**WHAT THIS TASK INVOLVES**: Repeat every record exactly, but omit the images.

**DATA SHOWN**:
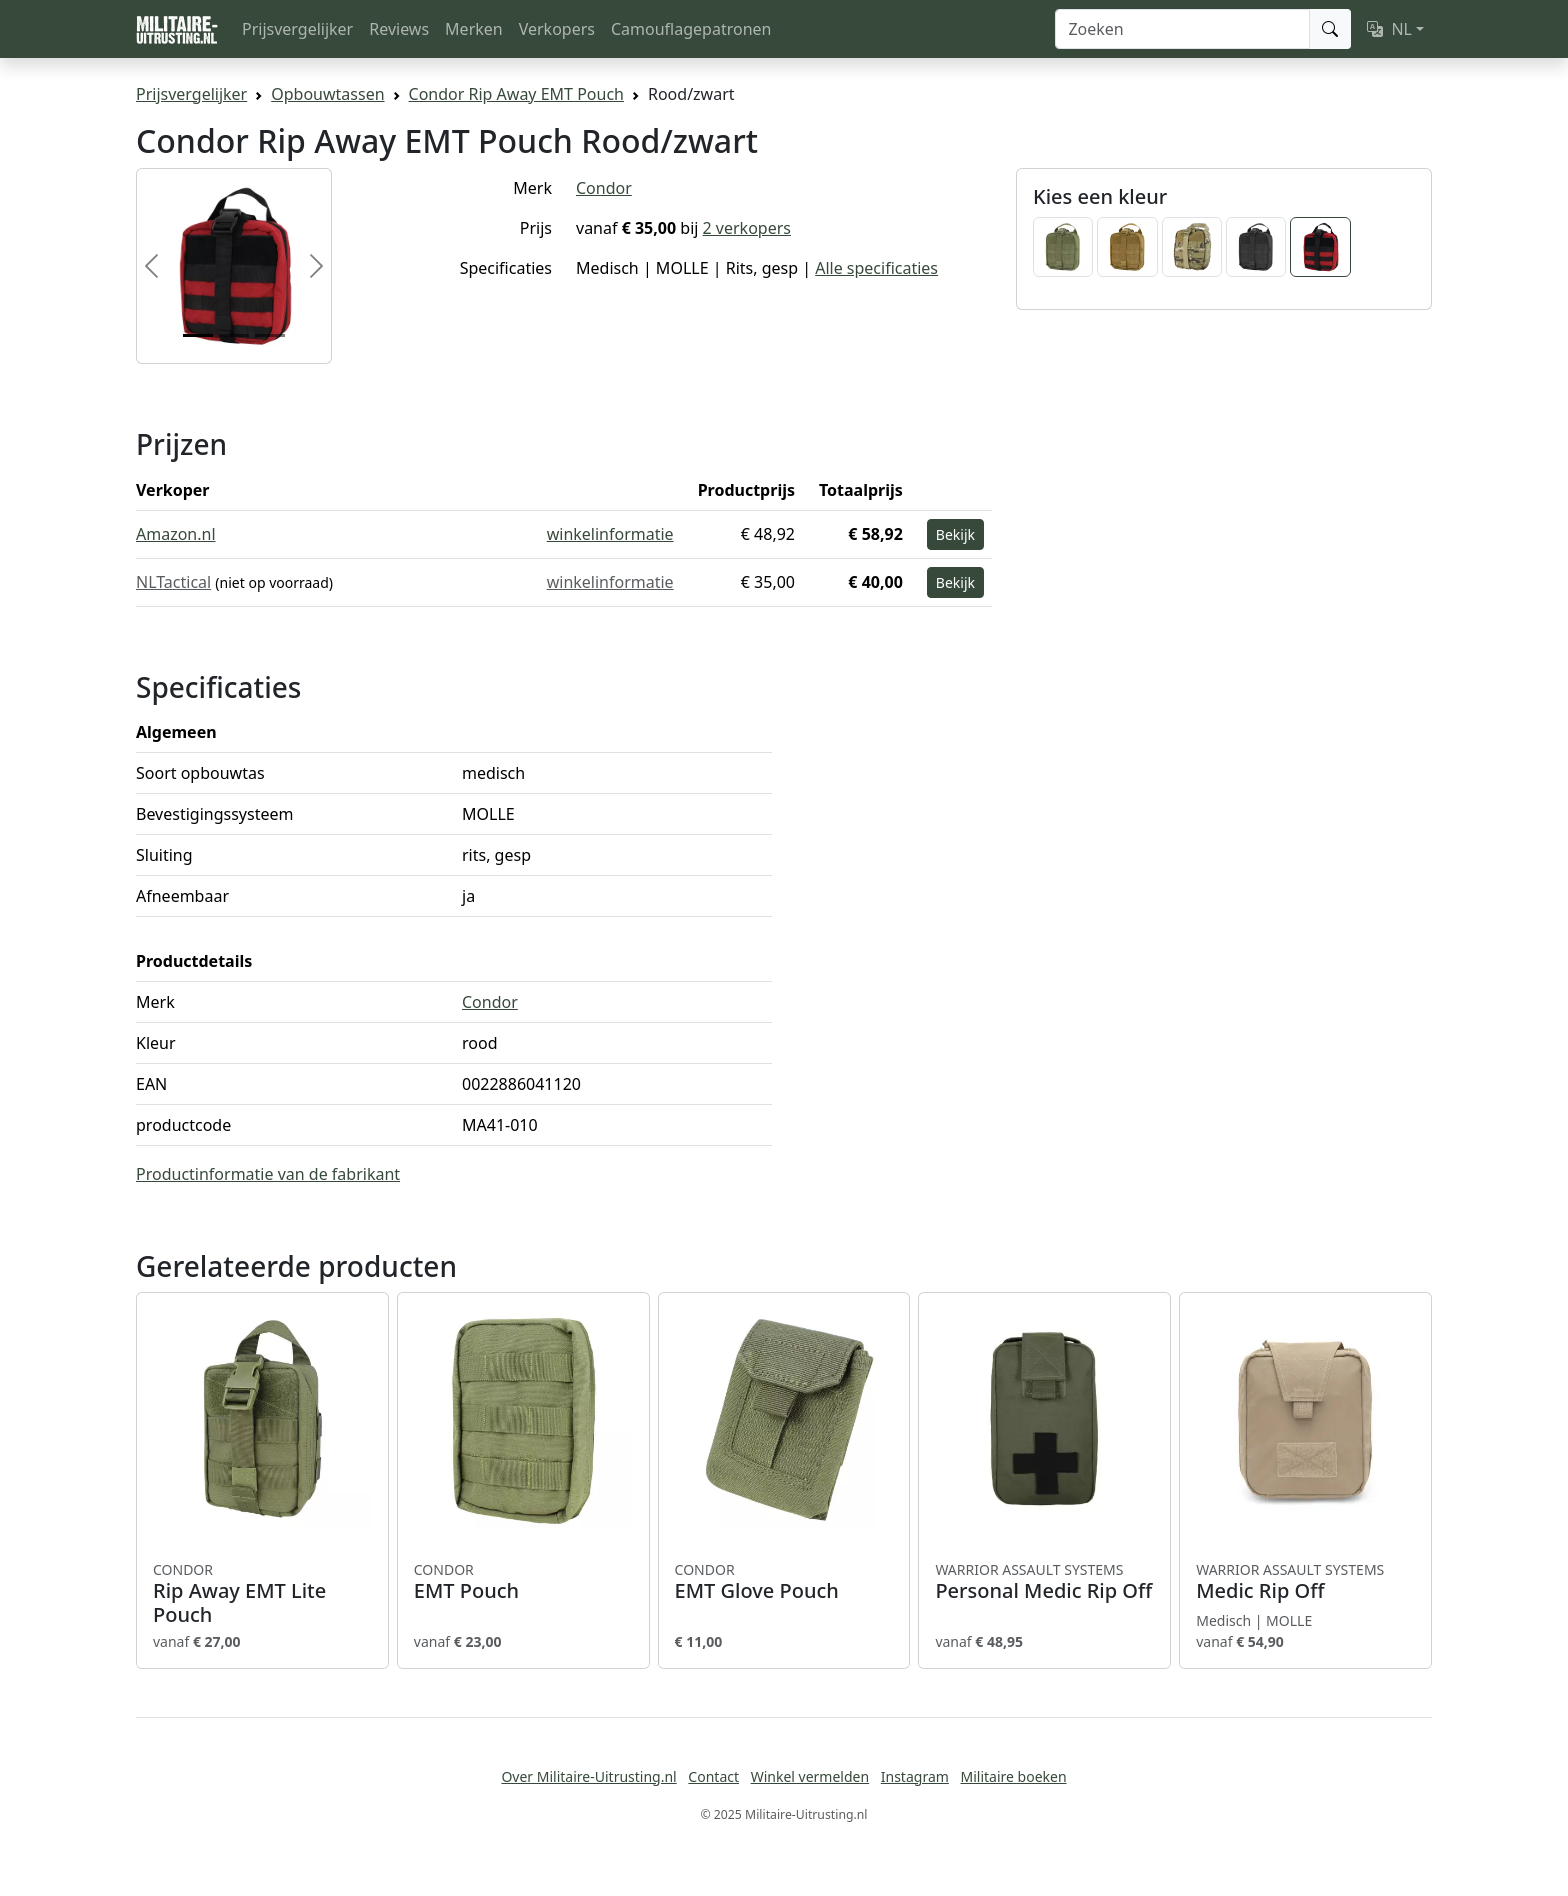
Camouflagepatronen (691, 29)
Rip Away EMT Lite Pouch (262, 1594)
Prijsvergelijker (297, 29)
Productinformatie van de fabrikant (268, 1174)
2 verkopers (747, 228)
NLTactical (173, 582)
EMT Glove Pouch (784, 1582)
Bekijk (955, 534)
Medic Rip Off (1305, 1582)
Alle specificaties (876, 268)
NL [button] (1389, 29)
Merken (474, 29)
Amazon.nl (176, 534)
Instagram (915, 1776)
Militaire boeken (1013, 1776)
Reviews (399, 29)
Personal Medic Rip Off (1044, 1582)
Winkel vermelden (810, 1776)
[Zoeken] (1182, 29)
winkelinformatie (610, 534)
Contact (713, 1776)
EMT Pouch (523, 1582)
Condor (604, 188)
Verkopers (557, 29)
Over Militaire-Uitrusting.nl (588, 1776)
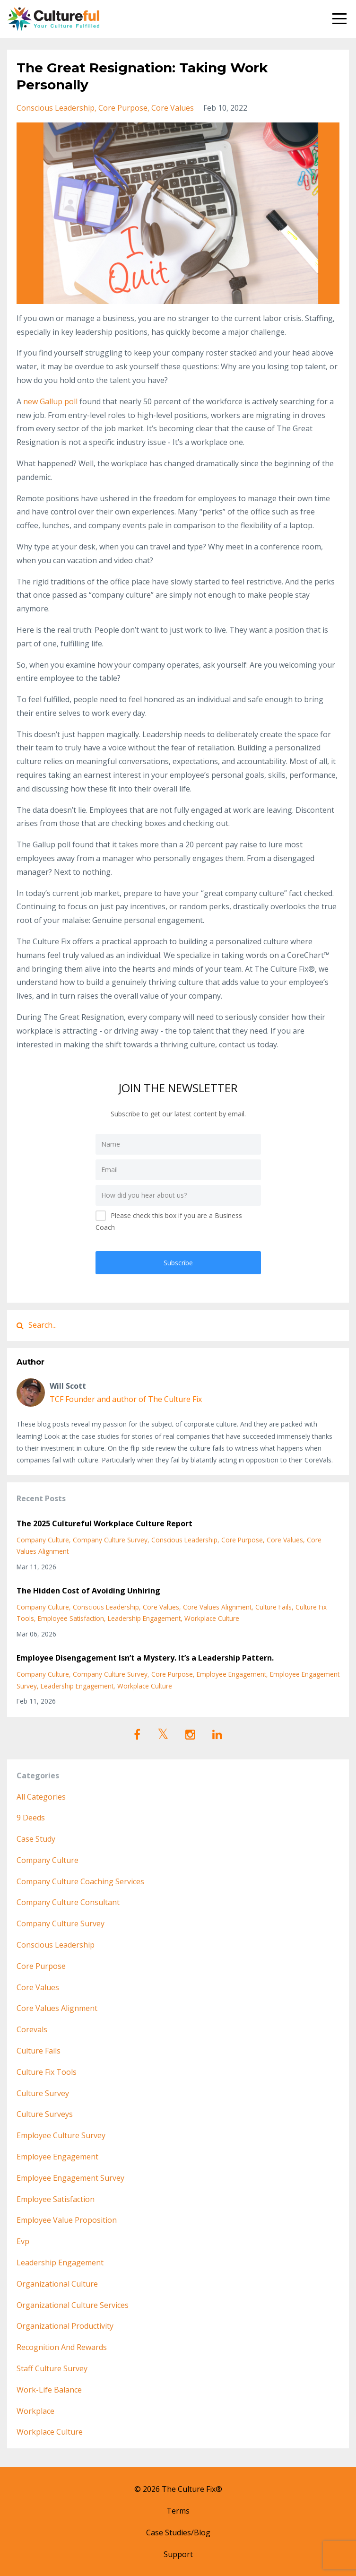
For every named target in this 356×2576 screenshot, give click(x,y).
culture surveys (45, 2114)
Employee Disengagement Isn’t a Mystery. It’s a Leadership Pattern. (145, 1658)
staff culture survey (52, 2368)
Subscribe (178, 1262)
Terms (178, 2511)
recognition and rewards (62, 2347)
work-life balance (49, 2390)
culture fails (273, 1606)
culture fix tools (47, 2072)
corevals (32, 2029)
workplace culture (211, 1618)
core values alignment (217, 1606)
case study (36, 1839)
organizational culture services (73, 2305)
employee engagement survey (70, 2178)
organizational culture (57, 2284)
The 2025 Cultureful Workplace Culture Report (104, 1523)
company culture (43, 1539)
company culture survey (110, 1539)
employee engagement (231, 1674)
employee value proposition (67, 2220)
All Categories (41, 1797)
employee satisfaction (71, 1618)
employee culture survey (61, 2135)
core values (172, 108)
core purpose (123, 108)
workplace (35, 2411)
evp (23, 2241)
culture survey (43, 2093)
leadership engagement (144, 1618)
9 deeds (31, 1817)
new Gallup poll (50, 401)
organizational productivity (65, 2326)
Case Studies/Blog (178, 2532)
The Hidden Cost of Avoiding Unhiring (88, 1590)
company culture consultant (68, 1902)
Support (178, 2554)
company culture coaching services (80, 1881)
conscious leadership (56, 108)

**EXERCISE OUTPUT**:
Camouflagepatronen (691, 29)
Rip Away EMT Lite Pouch (262, 1594)
Prijsvergelijker (297, 29)
Productinformatie van de fabrikant (268, 1174)
2 verkopers (747, 228)
NLTactical (173, 582)
EMT Glove Pouch (784, 1582)
Bekijk (955, 534)
Medic Rip Off (1305, 1582)
Alle specificaties (876, 268)
NL [button] (1389, 29)
Merken (474, 29)
Amazon.nl (176, 534)
Instagram (915, 1776)
Militaire boeken (1013, 1776)
Reviews (399, 29)
Personal Medic Rip Off (1044, 1582)
Winkel vermelden (810, 1776)
[Zoeken] (1182, 29)
winkelinformatie (610, 534)
Contact (713, 1776)
EMT Pouch (523, 1582)
Condor (604, 188)
Verkopers (557, 29)
Over Militaire-Uitrusting.nl (588, 1776)
For every named target in this 356×2576 screenshot, give click(x,y).
culture surveys (45, 2114)
Employee Disengagement Isn’t a Mystery. It’s a Leadership Pattern. (145, 1658)
staff culture survey (52, 2368)
Subscribe (178, 1262)
Terms (178, 2511)
recognition and rewards (62, 2347)
work-life balance (49, 2390)
culture fails (273, 1606)
culture fix tools (47, 2072)
corevals (32, 2029)
workplace culture (211, 1618)
core values alignment (217, 1606)
case study (36, 1839)
organizational culture services (73, 2305)
employee engagement survey (70, 2178)
organizational culture (57, 2284)
The 2025 Cultureful Workplace Culture Report (104, 1523)
company culture (43, 1539)
company culture survey (110, 1539)
employee engagement (231, 1674)
employee value proposition (67, 2220)
All Categories (41, 1797)
employee satisfaction (71, 1618)
employee culture survey (61, 2135)
core values (172, 108)
core purpose (123, 108)
workplace (35, 2411)
evp (23, 2241)
culture survey (43, 2093)
leadership engagement (144, 1618)
9 deeds (31, 1817)
new Gallup poll (50, 401)
organizational productivity (65, 2326)
Case Studies/Blog (178, 2532)
The Hidden Cost of Avoiding Unhiring (88, 1590)
company culture consultant (68, 1902)
Support (178, 2554)
company culture coaching services (80, 1881)
conscious leadership (56, 108)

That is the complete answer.